(Transcribed page contents)
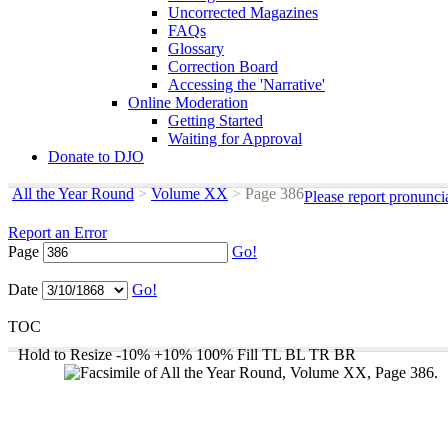
Uncorrected Magazines
FAQs
Glossary
Correction Board
Accessing the 'Narrative'
Online Moderation
Getting Started
Waiting for Approval
Donate to DJO
All the Year Round
>
Volume XX
>
Page 386
Please report pronunci
Report an Error
Page
Go!
Date
Go!
TOC
Hold to Resize
-10%
+10%
100%
Fill
TL
BL
TR
BR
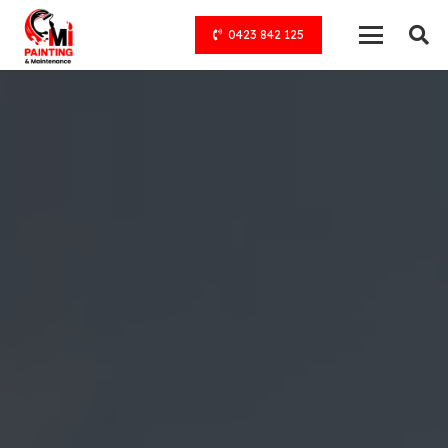
0423 842 125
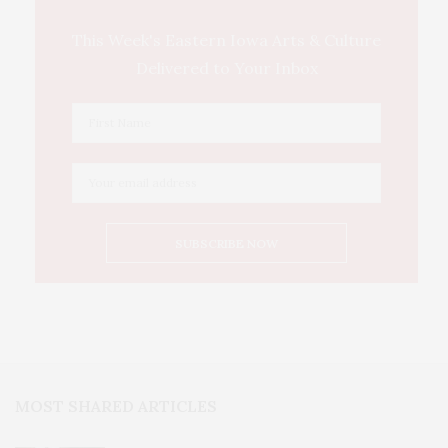
This Week's Eastern Iowa Arts & Culture
Delivered to Your Inbox
MOST SHARED ARTICLES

• YOUR OBJECTIVE
Set down exactly, from the line that contains "Correction Board" through the last line of the data, each line as it stands, and leave the pictures out.

• SOLUTION TO THE PROBLEM
Correction Board
Accessing the 'Narrative'
Online Moderation
Getting Started
Waiting for Approval
Donate to DJO
All the Year Round
>
Volume XX
>
Page 386
Please report pronunci
Report an Error
Page
Go!
Date
Go!
TOC
Hold to Resize
-10%
+10%
100%
Fill
TL
BL
TR
BR
0423 842 125
This Week's Eastern Iowa Arts & Culture
Delivered to Your Inbox
MOST SHARED ARTICLES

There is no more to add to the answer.